Gabriela Hearst s’est inspirée de l’architecte Eileen Gray et de l’artiste Leonora Carrington. . .
. . . jouer avec des matières comme le shearling en cachemire et la fourrure en laine et cachemire

Parallèlement, Browne s’est inspiré du poème « Le Corbeau » d’Edgar Allan Poe et a simplifié les techniques de couture pour le prêt-à-porter, en se concentrant sur les différents poids de matières telles que le tweed, le cachemire et la laine. Ses sacs populaires ont été mis à jour avec des housses en plastique gris – adaptées au temps capricieux de New York, comme les chutes de neige actuelles se sont transformées en neige fondante.

Mais pour les idées vraiment cool, tournez-vous vers les talents émergents de la ville, qui se font une place malgré un marché de gros en évolution. Willy Chavarria, lauréat du prix CFDA 2023 du créateur de vêtements pour hommes, a livré une autre collection extraordinaire inspirée de son héritage mexicain.

Willy Chavarria a présenté un monde « d’intimité brute, de sensualité et de confiance féroce ». . . © Selwyn Tungol
. . . à travers des cols ouverts et des costumes pointus, ainsi que des looks en cuir noir et des survêtements © Selwyn Tungol

Chavarria a exprimé sa vision, qui reflète les différentes communautés auxquelles il s’identifie (Latinx, LGBTQ, immigrant), sous la forme de blazers aux épaules saillantes, de chemisiers à volants et de chemises à revers écartés rentrés dans des pantalons larges qui effleurent juste la bonne longueur. . La collection aurait facilement pu virer au costume, mais Chavarria a trouvé la bonne note et c’était tout le contraire.

La semaine a été clôturée par Luar, qui a réuni un public ravi à Bushwick, dont Beyoncé, qui a annoncé la sortie de son huitième album studio, Acte II de la Renaissance, le mois prochain. Sœur Solange est également venue soutenir son fils Daniel Julez Smith Jr sur le podium, où le fondateur de Luar, Raul Lopez, a cherché à remettre en question le terme « métrosexuel » et s’il a parfois été utilisé comme mécanisme de défense pour cacher sa sexualité.

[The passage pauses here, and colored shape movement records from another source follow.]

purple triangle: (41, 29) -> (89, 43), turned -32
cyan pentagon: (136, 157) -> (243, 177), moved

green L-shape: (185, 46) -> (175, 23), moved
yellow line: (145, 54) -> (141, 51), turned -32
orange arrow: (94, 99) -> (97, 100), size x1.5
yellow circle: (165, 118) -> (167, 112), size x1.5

Le spectacle de Luar s’est concentré sur la fluidité et la duplicité, avec des clins d’œil aux dandies de l’ère élisabéthaine. . . © Jonas Gustavsson
. . . et des jupes en cuir associées à des tricots de tous les jours © Jonas Gustavsson

L’apparition de la famille Knowles a peut-être été le coup de pouce dont Lopez avait besoin pour se démarquer du bruit du Super Bowl de dimanche dernier, qui a détourné l’attention de certaines marques qui présentaient leurs collections le même jour.

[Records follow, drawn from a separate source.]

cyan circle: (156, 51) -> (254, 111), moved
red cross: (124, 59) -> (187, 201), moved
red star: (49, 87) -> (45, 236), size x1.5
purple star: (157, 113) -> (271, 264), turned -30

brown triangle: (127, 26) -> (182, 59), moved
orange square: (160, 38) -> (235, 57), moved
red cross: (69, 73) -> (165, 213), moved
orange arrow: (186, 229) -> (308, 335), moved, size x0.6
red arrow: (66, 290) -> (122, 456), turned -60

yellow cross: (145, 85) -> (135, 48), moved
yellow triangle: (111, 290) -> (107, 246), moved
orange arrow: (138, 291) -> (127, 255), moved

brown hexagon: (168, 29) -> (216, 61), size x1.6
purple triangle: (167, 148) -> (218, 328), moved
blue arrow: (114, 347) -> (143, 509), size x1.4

Tout comme les défilés de mode masculine de Pharrell Williams chez Louis Vuitton, la présence de Beyoncé rappelle l’imbrication croissante de la mode avec la culture pop et la pression de créer un « moment » qui traverse le flux de contenu encombré des médias sociaux. Les deux ont également déclenché ce qui pourrait être la plus grande tendance de 2024 : la mode western « cowboycore ».

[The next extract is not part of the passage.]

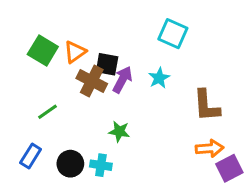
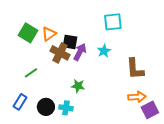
cyan square: (173, 34) -> (113, 22), turned -30

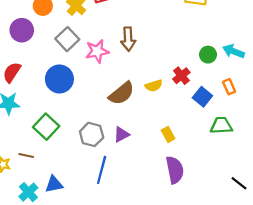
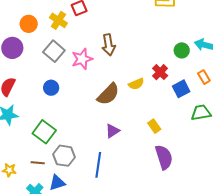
blue circle: (59, 79) -> (51, 88), size x0.6
blue square: (202, 97) -> (181, 89), turned 30
gray hexagon: (92, 134) -> (64, 156), moved
brown line: (26, 155) -> (38, 163), moved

Une question reste en tête : depuis quand la mode américaine est-elle devenue si autoréférentielle ? Au cours du casting de son émission, Liang a offert quelques perspectives : « Une grande partie de mon inspiration vient des films, de la culture pop et des choses du passé. [These things] ne change pas. » Pour certains créateurs, cette intemporalité devient une valeur sûre, ce qui explique peut-être pourquoi les tendances de la mode actuelles sont bloquées dans les portes tournantes des années 1990.

Pour Michael Kors, ce n’est pas une mauvaise chose. Inspiré par la robe de mariée de sa grand-mère et par des figures américaines emblématiques comme Katharine Hepburn et Whitney Houston, le créateur mise sur l’intemporalité avec ses pulls en cachemire et ses manteaux ajustés. « René Russo dans L’affaire Thomas Crown C’est le premier film pour lequel j’ai conçu des vêtements. Cette année, c’est le 25e anniversaire du film, mais quand je regarde les vêtements, tout ce qu’elle portait pourrait être porté aujourd’hui », dit-il. “Cela transcende le temps.”